Probabilities: Consecutive numbers

On a mathematics community on Google+, Michal Nalevanko asked the question (paraphrased here, including my assumptions): Let us say there is a lottery game in which twenty numbered balls are pulled from a pool of eighty. What is the probability that three or more numbers will be consecutive? It is assumed that the numbers are sorted from least to greatest.

This is a case where it is simpler to determine the probability of the complement, and then subtract that probability from one. That is, if \(E\) is the event of having at least one set of three or more consecutive numbers, then \(\overline{E}\) is the event of having no such strings, and \[P(E) = 1 – P(\overline{E})\]

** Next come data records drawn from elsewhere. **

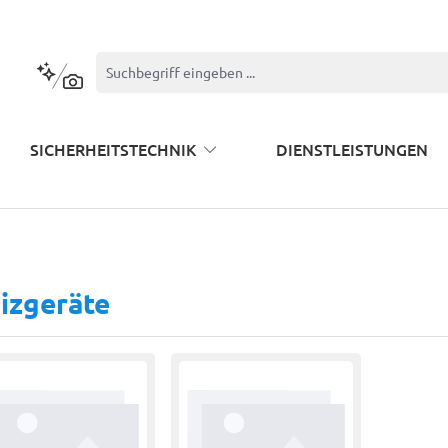
Kontextbasierte Suche
SICHERHEITSTECHNIK
DIENSTLEISTUNGEN
izgeräte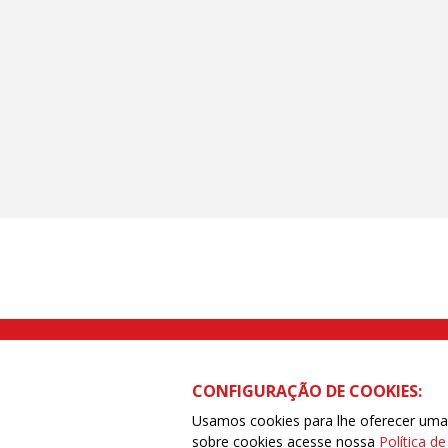
Rua Caetano Pinto nº 575 CEP 03041-
CONFIGURAÇÃO DE COOKIES:
Usamos cookies para lhe oferecer uma e
sobre cookies acesse nossa
Política d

We could have one of three scenarios, involving our twenty balls: They could all be separated by at least one number, there could be one or more pairs of consecutive numbers, or there could be at least one run of three or more. The first two scenarios, taken together, represent the complement event, \(\overline{E}\); let us call them \(C_0\) and \(C_2\), for “no consecutive” and “two consecutive”, respectively. Let us call our target event \(C_{3+}\). This gives us: \[P(C_{3+}) = 1 – P(C_0) – P(C_2)\]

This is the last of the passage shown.